Please write out all the data that follows exactly, without the pictures.
Top of Material for this task
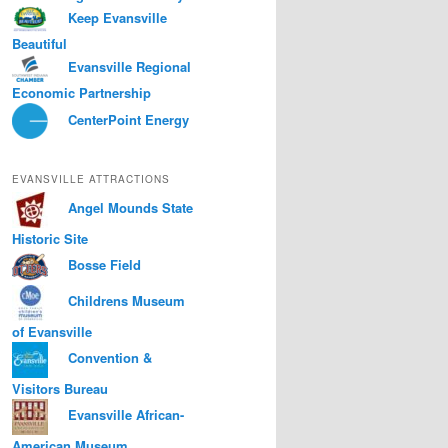
Keep Evansville
Beautiful
Evansville Regional
Economic Partnership
CenterPoint Energy
EVANSVILLE ATTRACTIONS
Angel Mounds State
Historic Site
Bosse Field
Childrens Museum
of Evansville
Convention &
Visitors Bureau
Evansville African-
American Museum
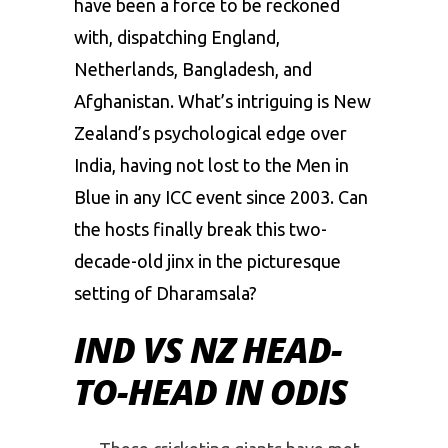
have been a force to be reckoned
with, dispatching England,
Netherlands, Bangladesh, and
Afghanistan. What’s intriguing is New
Zealand’s psychological edge over
India, having not lost to the Men in
Blue in any ICC event since 2003. Can
the hosts finally break this two-
decade-old jinx in the picturesque
setting of Dharamsala?
IND VS NZ HEAD-
TO-HEAD IN ODIS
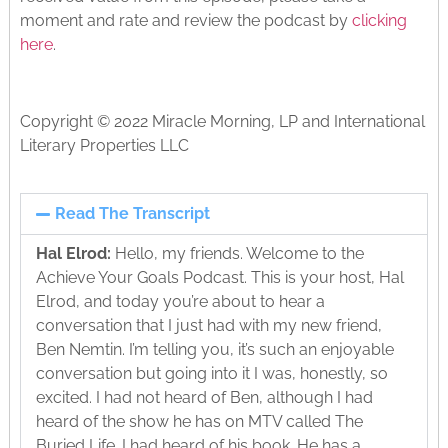
moment and rate and review the podcast by
clicking
here
.
Copyright © 2022 Miracle Morning, LP and International
Literary Properties LLC
Read The Transcript
Hal Elrod:
Hello, my friends. Welcome to the
Achieve Your Goals Podcast. This is your host, Hal
Elrod, and today you’re about to hear a
conversation that I just had with my new friend,
Ben Nemtin. I’m telling you, it’s such an enjoyable
conversation but going into it I was, honestly, so
excited. I had not heard of Ben, although I had
heard of the show he has on MTV called The
Buried Life. I had heard of his book. He has a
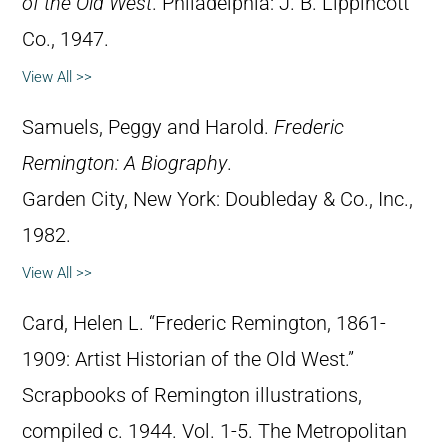
of the Old West
. Philadelphia: J. B. Lippincott
Co., 1947.
View All >>
Samuels, Peggy and Harold.
Frederic
Remington: A Biography
.
Garden City, New York: Doubleday & Co., Inc.,
1982.
View All >>
Card, Helen L. “Frederic Remington, 1861-
1909: Artist Historian of the Old West.”
Scrapbooks of Remington illustrations,
compiled c. 1944. Vol. 1-5. The Metropolitan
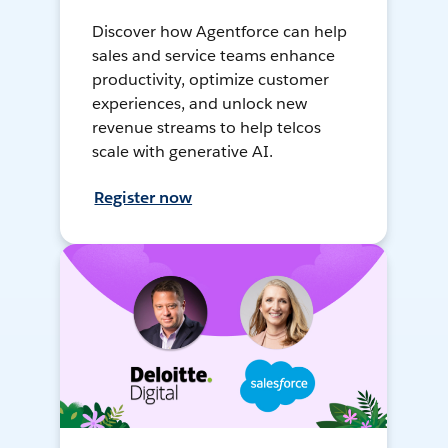
Discover how Agentforce can help
sales and service teams enhance
productivity, optimize customer
experiences, and unlock new
revenue streams to help telcos
scale with generative AI.
Register now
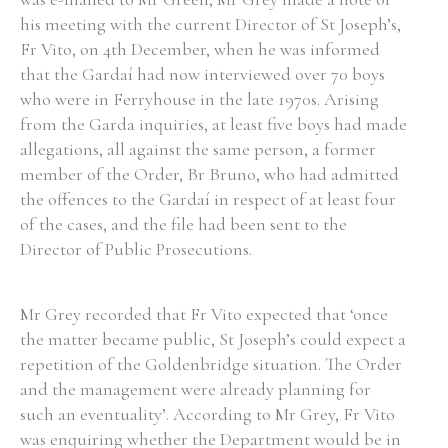
his meeting with the current Director of St Joseph’s,
Historical Context
Fr Vito, on 4th December, when he was informed
that the Gardaí had now interviewed over 70 boys
State Inspections
who were in Ferryhouse in the late 1970s. Arising
from the Garda inquiries, at least five boys had made
Transfers
allegations, all against the same person, a former
member of the Order, Br Bruno, who had admitted
Witness Testimony
the offences to the Gardaí in respect of at least four
of the cases, and the file had been sent to the
Director of Public Prosecutions.
Mr Grey recorded that Fr Vito expected that ‘once
the matter became public, St Joseph’s could expect a
repetition of the Goldenbridge situation. The Order
and the management were already planning for
such an eventuality’. According to Mr Grey, Fr Vito
was enquiring whether the Department would be in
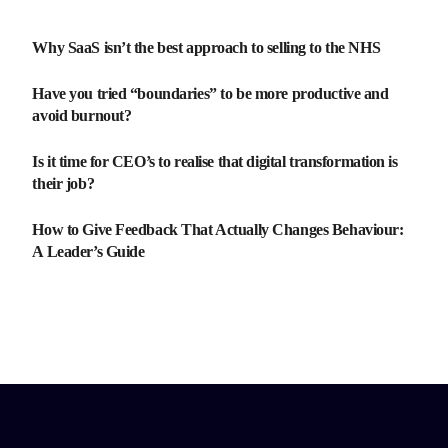
Why SaaS isn’t the best approach to selling to the NHS
Have you tried “boundaries” to be more productive and
avoid burnout?
Is it time for CEO’s to realise that digital transformation is
their job?
How to Give Feedback That Actually Changes Behaviour:
A Leader’s Guide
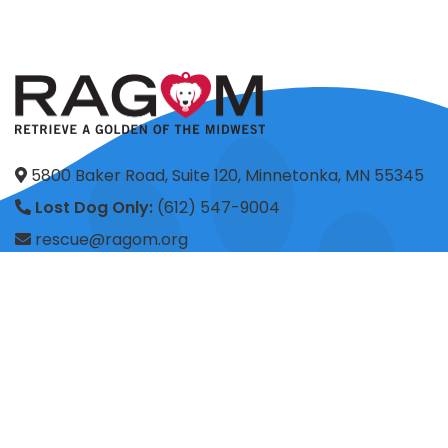
5800 Baker Road, Suite 120, Minnetonka, MN 55345
Lost Dog Only:
(612) 547-9004
rescue@ragom.org
Application Questions:
application@ragom.org
HOME
FOSTER
ADOPT
VOLUNTEER
DONATE
SHOP
ADVOCACY
ABOUT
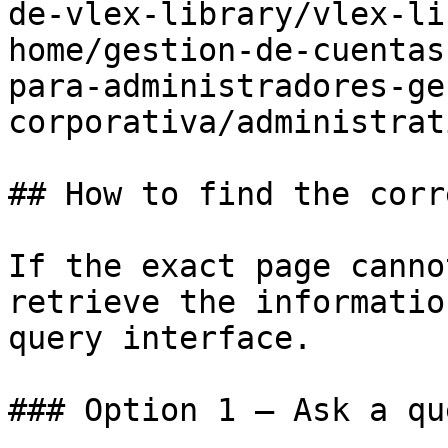
de-vlex-library/vlex-li
home/gestion-de-cuentas
para-administradores-ge
corporativa/administrat
## How to find the corr
If the exact page canno
retrieve the informatio
query interface.

### Option 1 — Ask a qu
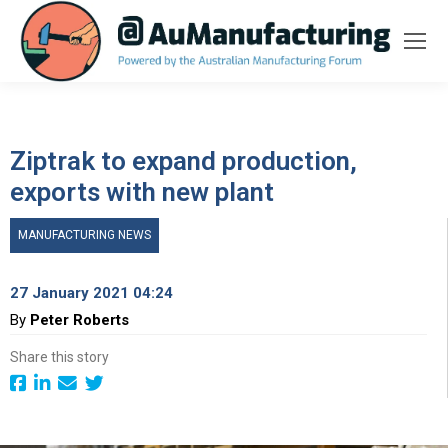
Ziptrak to expand production,
exports with new plant
MANUFACTURING NEWS
27 January 2021 04:24
By
Peter Roberts
Share this story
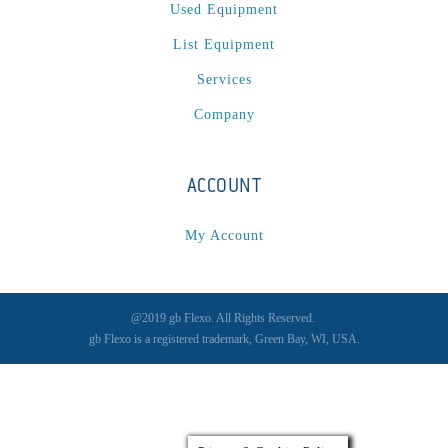
Spectrum / Axxis
(1)
Used Equipment
STACRW4-8
(1)
List Equipment
SXL 1700 AF
(1)
Services
TPP-200
(1)
Company
Tracker
(2)
Tracker Premier
(1)
Various
(1)
ACCOUNT
VCP-35-1 / VCP-38-1
(1)
My Account
Vectra 330
(1)
VSR
(1)
WasteTech200
(1)
@2019 gb Flexo. All Rights Reserved.
WVS2218-2
(1)
gb Flexo is a registered trademark, Green Bay, WI, USA.
Xeikon 3030
(1)
XP / LP
(1)
XP 5000
(1)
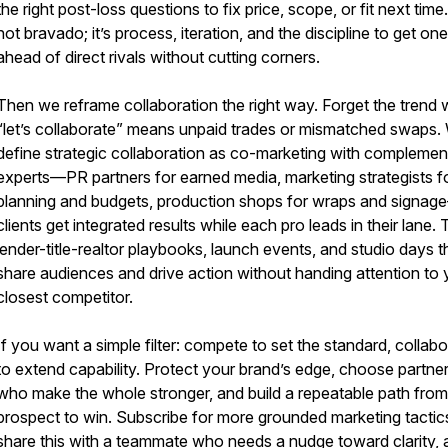
the right post-loss questions to fix price, scope, or fit next time. 
not bravado; it’s process, iteration, and the discipline to get on
ahead of direct rivals without cutting corners.
Then we reframe collaboration the right way. Forget the trend
“let’s collaborate” means unpaid trades or mismatched swaps.
define strategic collaboration as co-marketing with complemen
experts—PR partners for earned media, marketing strategists f
planning and budgets, production shops for wraps and signa
clients get integrated results while each pro leads in their lane. 
lender-title-realtor playbooks, launch events, and studio days t
share audiences and drive action without handing attention to 
closest competitor.
If you want a simple filter: compete to set the standard, collab
to extend capability. Protect your brand’s edge, choose partne
who make the whole stronger, and build a repeatable path from
prospect to win. Subscribe for more grounded marketing tactic
share this with a teammate who needs a nudge toward clarity, 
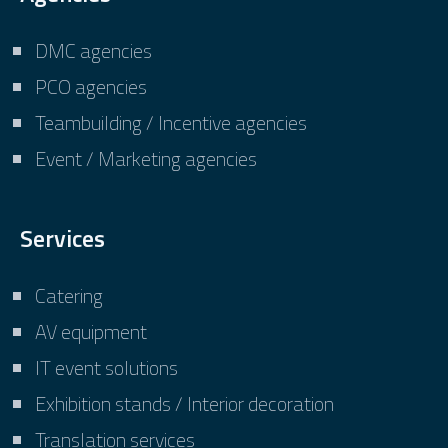
DMC agencies
PCO agencies
Teambuilding / Incentive agencies
Event / Marketing agencies
Services
Catering
AV equipment
IT event solutions
Exhibition stands / Interior decoration
Translation services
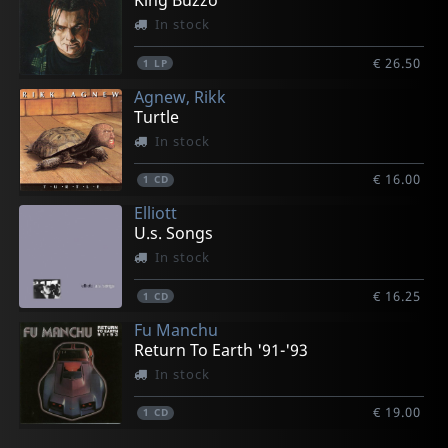
King Buzzo
In stock
€ 26.50
1
LP
Agnew, Rikk
Turtle
In stock
€ 16.00
1
CD
Elliott
U.s. Songs
In stock
€ 16.25
1
CD
Fu Manchu
Return To Earth '91-'93
In stock
€ 19.00
1
CD
Solace/solarized
Payola
Payola
Movielife
Ironboss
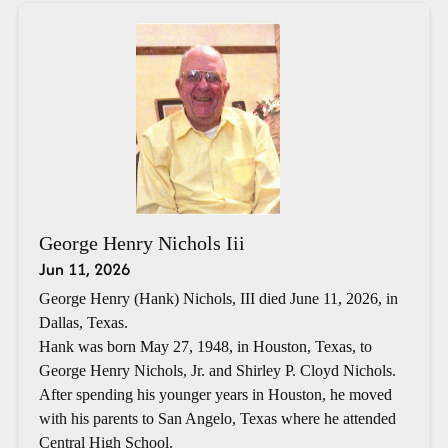
George Henry Nichols Iii
Jun 11, 2026
George Henry (Hank) Nichols, III died June 11, 2026, in
Dallas, Texas.
Hank was born May 27, 1948, in Houston, Texas, to
George Henry Nichols, Jr. and Shirley P. Cloyd Nichols.
After spending his younger years in Houston, he moved
with his parents to San Angelo, Texas where he attended
Central High School.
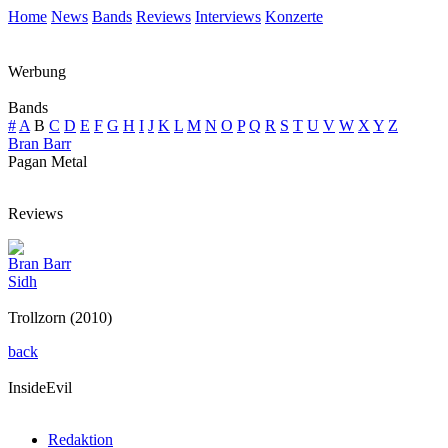
Home
News
Bands
Reviews
Interviews
Konzerte
Werbung
Bands
#
A
B
C
D
E
F
G
H
I
J
K
L
M
N
O
P
Q
R
S
T
U
V
W
X
Y
Z
Bran Barr
Pagan Metal
Reviews
Bran Barr
Sidh
Trollzorn (2010)
back
InsideEvil
Redaktion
Bottom of Material for this task
Finished exercise ->
Keep Evansville
Beautiful
Evansville Regional
Economic Partnership
CenterPoint Energy
EVANSVILLE ATTRACTIONS
Angel Mounds State
Historic Site
Bosse Field
Childrens Museum
of Evansville
Convention &
Visitors Bureau
Evansville African-
American Museum
have been a force to be reckoned
with, dispatching England,
Netherlands, Bangladesh, and
Afghanistan. What’s intriguing is New
Zealand’s psychological edge over
India, having not lost to the Men in
Blue in any ICC event since 2003. Can
the hosts finally break this two-
decade-old jinx in the picturesque
setting of Dharamsala?
IND VS NZ HEAD-
TO-HEAD IN ODIS
moment and rate and review the podcast by
clicking
here
.
Copyright © 2022 Miracle Morning, LP and International
Literary Properties LLC
Read The Transcript
Hal Elrod:
Hello, my friends. Welcome to the
Achieve Your Goals Podcast. This is your host, Hal
Elrod, and today you’re about to hear a
conversation that I just had with my new friend,
Ben Nemtin. I’m telling you, it’s such an enjoyable
conversation but going into it I was, honestly, so
excited. I had not heard of Ben, although I had
heard of the show he has on MTV called The
Buried Life. I had heard of his book. He has a
of the Old West
. Philadelphia: J. B. Lippincott
Co., 1947.
View All >>
Samuels, Peggy and Harold.
Frederic
Remington: A Biography
.
Garden City, New York: Doubleday & Co., Inc.,
1982.
View All >>
Card, Helen L. “Frederic Remington, 1861-
1909: Artist Historian of the Old West.”
Scrapbooks of Remington illustrations,
compiled c. 1944. Vol. 1-5. The Metropolitan
Discover how Agentforce can help
sales and service teams enhance
productivity, optimize customer
experiences, and unlock new
revenue streams to help telcos
scale with generative AI.
Register now
his meeting with the current Director of St Joseph’s,
Historical Context
Fr Vito, on 4th December, when he was informed
that the Gardaí had now interviewed over 70 boys
State Inspections
who were in Ferryhouse in the late 1970s. Arising
from the Garda inquiries, at least five boys had made
Transfers
allegations, all against the same person, a former
member of the Order, Br Bruno, who had admitted
Witness Testimony
the offences to the Gardaí in respect of at least four
of the cases, and the file had been sent to the
Director of Public Prosecutions.
Mr Grey recorded that Fr Vito expected that ‘once
the matter became public, St Joseph’s could expect a
repetition of the Goldenbridge situation. The Order
and the management were already planning for
such an eventuality’. According to Mr Grey, Fr Vito
was enquiring whether the Department would be in
Why SaaS isn’t the best approach to selling to the NHS
Have you tried “boundaries” to be more productive and
avoid burnout?
Is it time for CEO’s to realise that digital transformation is
their job?
How to Give Feedback That Actually Changes Behaviour:
A Leader’s Guide
5800 Baker Road, Suite 120, Minnetonka, MN 55345
Lost Dog Only:
(612) 547-9004
rescue@ragom.org
Application Questions:
application@ragom.org
HOME
FOSTER
ADOPT
VOLUNTEER
DONATE
SHOP
ADVOCACY
ABOUT
de-vlex-library/vlex-li
home/gestion-de-cuentas
para-administradores-ge
corporativa/administrat
## How to find the corr
If the exact page canno
retrieve the informatio
query interface.

### Option 1 — Ask a qu
Ziptrak to expand production,
exports with new plant
MANUFACTURING NEWS
27 January 2021 04:24
By
Peter Roberts
Share this story
Spectrum / Axxis
(1)
Used Equipment
STACRW4-8
(1)
List Equipment
SXL 1700 AF
(1)
Services
TPP-200
(1)
Company
Tracker
(2)
Tracker Premier
(1)
Various
(1)
ACCOUNT
VCP-35-1 / VCP-38-1
(1)
My Account
Vectra 330
(1)
VSR
(1)
WasteTech200
(1)
@2019 gb Flexo. All Rights Reserved.
WVS2218-2
(1)
gb Flexo is a registered trademark, Green Bay, WI, USA.
Xeikon 3030
(1)
XP / LP
(1)
XP 5000
(1)
the right post-loss questions to fix price, scope, or fit next time. 
not bravado; it’s process, iteration, and the discipline to get on
ahead of direct rivals without cutting corners.
Then we reframe collaboration the right way. Forget the trend
“let’s collaborate” means unpaid trades or mismatched swaps.
define strategic collaboration as co-marketing with complemen
experts—PR partners for earned media, marketing strategists f
planning and budgets, production shops for wraps and signa
clients get integrated results while each pro leads in their lane. 
lender-title-realtor playbooks, launch events, and studio days t
share audiences and drive action without handing attention to 
closest competitor.
If you want a simple filter: compete to set the standard, collab
to extend capability. Protect your brand’s edge, choose partne
who make the whole stronger, and build a repeatable path from
prospect to win. Subscribe for more grounded marketing tactic
share this with a teammate who needs a nudge toward clarity, 
DMC agencies
PCO agencies
Teambuilding / Incentive agencies
Event / Marketing agencies
Services
Catering
AV equipment
IT event solutions
Exhibition stands / Interior decoration
Translation services
King Buzzo
In stock
€ 26.50
1
LP
Agnew, Rikk
Turtle
In stock
€ 16.00
1
CD
Elliott
U.s. Songs
In stock
€ 16.25
1
CD
Fu Manchu
Return To Earth '91-'93
In stock
€ 19.00
1
CD
Solace/solarized
Payola
Payola
Movielife
Ironboss
George Henry Nichols Iii
Jun 11, 2026
George Henry (Hank) Nichols, III died June 11, 2026, in
Dallas, Texas.
Hank was born May 27, 1948, in Houston, Texas, to
George Henry Nichols, Jr. and Shirley P. Cloyd Nichols.
After spending his younger years in Houston, he moved
with his parents to San Angelo, Texas where he attended
Central High School.
Home
News
Bands
Reviews
Interviews
Konzerte
Werbung
Bands
#
A
B
C
D
E
F
G
H
I
J
K
L
M
N
O
P
Q
R
S
T
U
V
W
X
Y
Z
Bran Barr
Pagan Metal
Reviews
Bran Barr
Sidh
Trollzorn (2010)
back
InsideEvil
Redaktion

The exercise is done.